La historia detrás
Mi propia trampa suena como un golpe seco de guitarra que se repite con insistencia, como si cada nota fuera una advertencia que el narrador se lanza a sí mismo. No hay adornos aquí: el tema avanza con un ritmo que recuerda a esos blues viejos donde la voz y el instrumento se desafían sin piedad. La letra, corta y directa, juega con la ironía de caer en la propia trampa que uno mismo armó, y esa simplicidad es lo que la hace pegajosa. No es una canción que te invite a cerrar los ojos y soñar, sino a abrir los oídos y sentir el peso de cada palabra.
Calamaro la grabó en un momento en que el rock argentino buscaba reinventarse, justo cuando el país salía de una dictadura y la música se convertía en un espacio de libertad. Antes de que Andrés Calamaro se convirtiera en un nombre propio del género, ya había pasado por bandas como Raíces en Uruguay, donde tocaba el teclado, y luego por formaciones efímeras como la Chorizo Colorado Blues Band o Elmer's Band.
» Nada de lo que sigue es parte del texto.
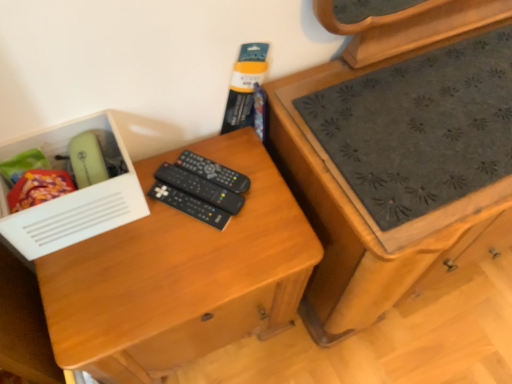 Locate an element on the screen. The width and height of the screenshot is (512, 384). vacant space behind black plastic remote controls at center, acting as the 3th remote control starting from the top is located at coordinates (211, 155). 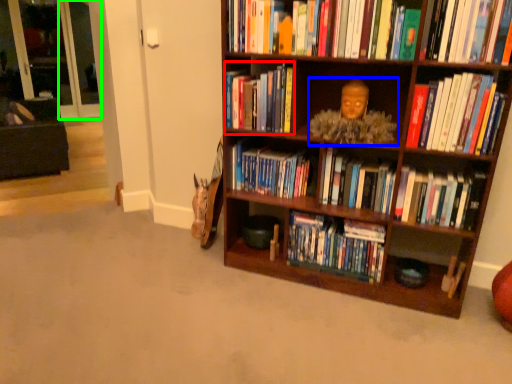 Question: Which object is the closest to the book (highlighted by a red box)? Choose among these: person (highlighted by a blue box) or glass door (highlighted by a green box).

Choices:
 (A) person
 (B) glass door

Answer: (A) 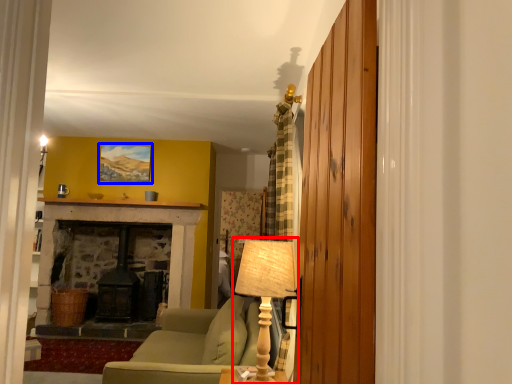 Question: Which point is further to the camera, table lamp (highlighted by a red box) or picture frame (highlighted by a blue box)?

Choices:
 (A) table lamp
 (B) picture frame

Answer: (B) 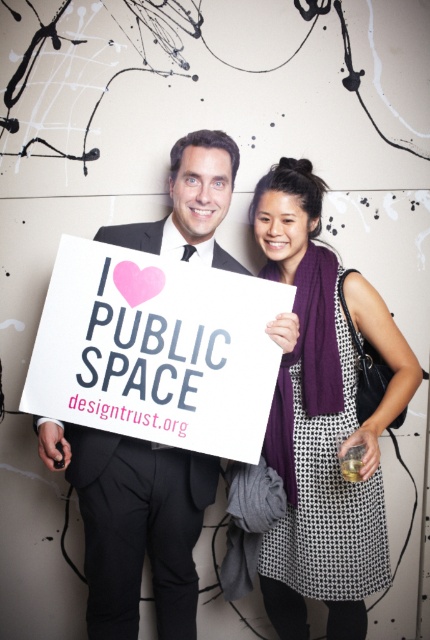 Between point (86, 316) and point (154, 228), which one is positioned behind?

The point (154, 228) is behind.

Who is taller, white paper sign at center or black matte suit at center?

black matte suit at center

Is point (184, 369) more distant than point (174, 205)?

No, it is not.

This screenshot has height=640, width=430. Find the location of `white paper sign at center`. white paper sign at center is located at coordinates (156, 349).

Does purple knitted scarf at upper right appear on the right side of white paper sign at center?

Indeed, purple knitted scarf at upper right is positioned on the right side of white paper sign at center.

Is point (341, 388) positioned after point (103, 428)?

That is True.

Image resolution: width=430 pixels, height=640 pixels. I want to click on purple knitted scarf at upper right, so click(x=322, y=419).

Measure the distance from purple knitted scarf at upper right to black matte suit at center.

The distance of purple knitted scarf at upper right from black matte suit at center is 16.69 inches.

Does purple knitted scarf at upper right have a greater width compared to black matte suit at center?

Correct, the width of purple knitted scarf at upper right exceeds that of black matte suit at center.

Who is more distant from viewer, (323,401) or (135,518)?

Positioned behind is point (135,518).

You are a GUI agent. You are given a task and a screenshot of the screen. Output one action in this format:
    pyautogui.click(x=<x>, y=<y>)
    Task: Click on the purple knitted scarf at upper right
    
    Given the screenshot: What is the action you would take?
    pyautogui.click(x=322, y=419) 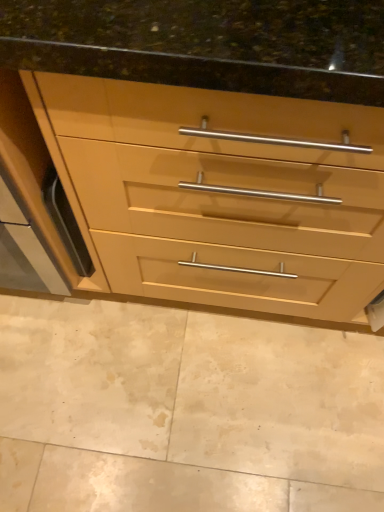 Question: Is matte wood chest of drawers at center taller or shorter than beige marble floor at lower center?

Choices:
 (A) tall
 (B) short

Answer: (A)

Question: Looking at their shapes, would you say matte wood chest of drawers at center is wider or thinner than beige marble floor at lower center?

Choices:
 (A) thin
 (B) wide

Answer: (A)

Question: From the image's perspective, is matte wood chest of drawers at center above or below beige marble floor at lower center?

Choices:
 (A) below
 (B) above

Answer: (B)

Question: Considering the positions of beige marble floor at lower center and matte wood chest of drawers at center in the image, is beige marble floor at lower center bigger or smaller than matte wood chest of drawers at center?

Choices:
 (A) small
 (B) big

Answer: (A)

Question: From a real-world perspective, is beige marble floor at lower center above or below matte wood chest of drawers at center?

Choices:
 (A) below
 (B) above

Answer: (A)

Question: In the image, is beige marble floor at lower center positioned in front of or behind matte wood chest of drawers at center?

Choices:
 (A) front
 (B) behind

Answer: (B)

Question: Is beige marble floor at lower center inside or outside of matte wood chest of drawers at center?

Choices:
 (A) inside
 (B) outside

Answer: (B) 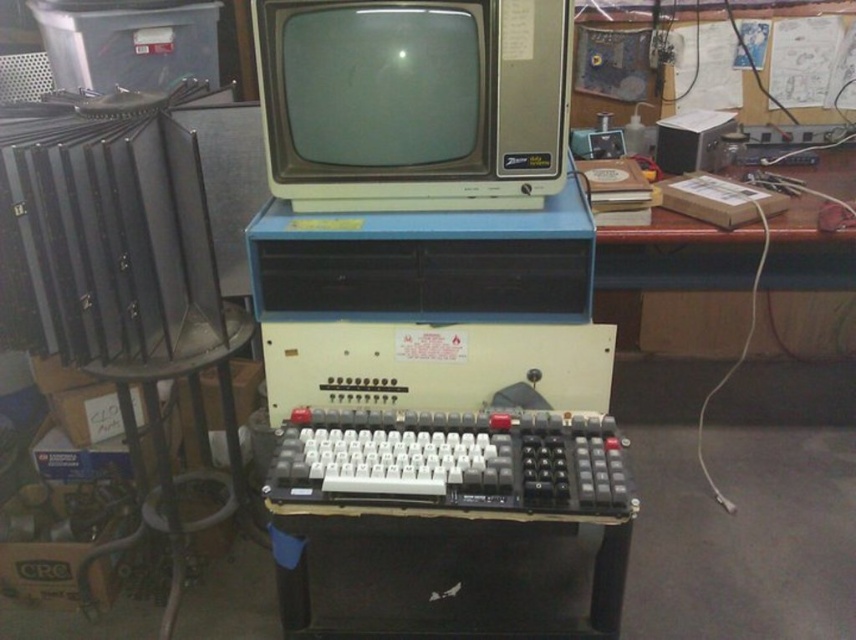 Is point (491, 45) closer to camera compared to point (492, 444)?

Yes, it is in front of point (492, 444).

At what (x,y) coordinates should I click in order to perform the action: click on matte gray crt monitor at center. Please return your answer as a coordinate pair (x, y). The height and width of the screenshot is (640, 856). Looking at the image, I should click on (413, 100). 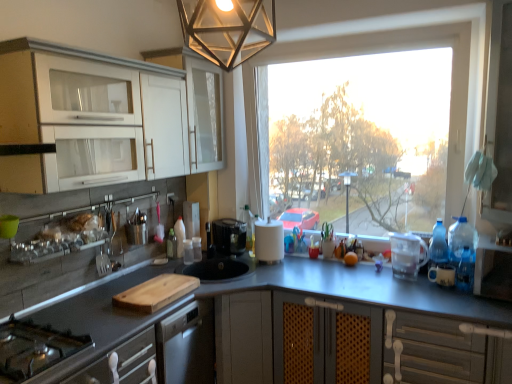 Find the location of a particular element. free point to the left of blue plastic bottle at right, which ranks as the 3th bottle in back-to-front order is located at coordinates (403, 288).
Pero fue en Stress, ese grupo que luego derivaría en Proyecto Erekto, donde encontró un sonido más crudo y directo. Mi propia trampa nació ahí, en medio de ensayos y giras improvisadas, cuando la urgencia de tocar era más fuerte que cualquier plan. No hay producción pulida ni arreglos rebuscados: solo la esencia de un músico que ya sabía que la música, a veces, es la mejor y la peor de las trampas.